Capítulo 5

4 0 0
                                    

CAPÍTULO 5

A missa campal pelo sétimo dia das vítimas do acidente aéreo estava marcada para as dezesseis horas. Uma fina garoa caía embalando a tarde cinzenta desde o meio dia. O local escolhido para a cerimônia foi o Campo de Bagatelle, praça na zona norte da capital paulista com tradição em sediar grandes eventos. No passado, o Vaticano avaliando a infraestrutura e a segurança do Campo de Bagatelle positivamente utilizou o mesmo lugar para a celebração de missa nas visitas de dois papas. Para a presente cerimônia um grande esquema destinado ao controle do trânsito e segurança do perímetro estava em andamento, pois muitas autoridades haviam confirmado presença.

Com a intenção de evitar atrasos, por conta do trânsito normalmente caótico no entorno do local onde aconteceria a missa de sétimo dia, Ramos saiu de casa com bastante antecedência. Mas as diversas manifestações contra a corrupção em andamento pela cidade e alguns acidentes envolvendo motociclistas tornaram o trajeto de vinte quilômetros um desafio, estreitando o tempo até o início da cerimônia. Ele finalmente se aproximava do hotel, onde buscaria seus pais, quando percebeu que estava sendo seguido.

Nas duas quadras seguintes ele forçou a movimentação dos veículos no seu encalço, fazendo pequenas alterações planejadas na direção, para confirmar a suspeita. Eram, pelo menos três veículos. Duas motos e uma van caracterizada como sendo de uma cooperativa que atua no transporte coletivo na cidade. Pela experiência, Ramos descartou a possibilidade de se tratar de criminosos comuns interessados em sequestro relâmpago, roubo de veículo ou assalto. O traçado feito pelos veículos, com alternância de posições e outros procedimentos indicavam domínio da doutrina de inteligência e vigilância. Ramos treinara centenas de agentes para aquele mesmo tipo de operação, sabia onde e como ocorriam os erros mais comuns, o que facilitou a identificação do protocolo em andamento. Não restavam dúvidas: quem o estava seguindo havia recebido treinamento especial e provavelmente planejara uma condição favorável para abordagem.
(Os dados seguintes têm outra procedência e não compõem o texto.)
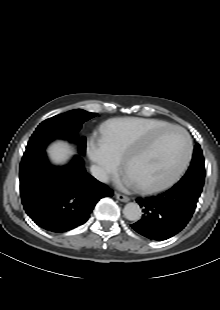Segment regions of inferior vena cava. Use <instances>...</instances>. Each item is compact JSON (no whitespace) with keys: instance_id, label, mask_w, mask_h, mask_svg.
Returning a JSON list of instances; mask_svg holds the SVG:
<instances>
[{"instance_id":"602c4592","label":"inferior vena cava","mask_w":220,"mask_h":310,"mask_svg":"<svg viewBox=\"0 0 220 310\" xmlns=\"http://www.w3.org/2000/svg\"><path fill=\"white\" fill-rule=\"evenodd\" d=\"M90 171L91 175L101 182H107L109 179L107 172L98 165H92Z\"/></svg>"}]
</instances>
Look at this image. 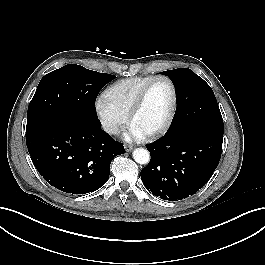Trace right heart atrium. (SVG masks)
<instances>
[{
  "label": "right heart atrium",
  "instance_id": "1",
  "mask_svg": "<svg viewBox=\"0 0 265 265\" xmlns=\"http://www.w3.org/2000/svg\"><path fill=\"white\" fill-rule=\"evenodd\" d=\"M95 112L101 127L109 135H117L127 123V116L114 109L104 98L96 101Z\"/></svg>",
  "mask_w": 265,
  "mask_h": 265
}]
</instances>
Se eles quisessem me matar já poderiam ter feito, pois o trânsito para o tempo todo facilitando a abordagem pelas motos! - Pensou Ramos, enquanto pegava discretamente o celular no bolso do paletó.

Após Ramos falar o nome do pai o telefone iniciou a chamada através do comando de voz.

- Filhão!? Cadê você? - atendeu o seu pai, demonstrando impaciência com a proximidade do horário marcado para início da missa.

- Oi pai. Estou resolvendo algumas coisas. Acho que vou me atrasar. O senhor e a mamãe podem ir de táxi, por favor? - disse Ramos sem tirar os olhos dos veículos que o seguiam e colocando sua pistola apoiada entre o banco e a perna, em posição de fácil acesso.

- Está bem meu filho. Nos vemos por lá.

- Ok, pai. Manda um beijo para a mamãe. Amo vocês. Lembranças para a secretária. Até mais.

O pai demorou um pouco para entender o que o filho havia dito.

- Secretária? Mas que secretária?! – resmungou o senhor de cabelos brancos, pele do rosto castigada pelo sol, vestido com um terno preto. Quando guardava o telefone no bolso do paletó ele lembrou do que foi combinado anos atrás com o filho. Na ocasião, Ramos deixou um número de telefone para o qual o pai deveria ligar uma vez a cada oito horas caso ele mandasse " Lembranças para a secretaria". Além disso, existiam lugares e procedimentos pré-determinados de acordo com as mensagens posteriores. Daquele momento em diante, mais do que o aparente transtorno causado pela mudança de planos de última hora, a maior preocupação passou a ser: Lembrar onde foi guardado aquele maldito número.

Ao final da chamada, Ramos abriu a janela do lado do carona e, se aproveitando do momento em que passava muito próximo de um ônibus, arremessou o celular para fora do carro. Depois foi alterando, pouco a pouco, a rota, seguindo em direção à estação da Barra Funda. Era preciso dar tempo e espaço para descobrir quais as intenções daquelas pessoas e também afastá-las do perímetro onde estavam seus pais.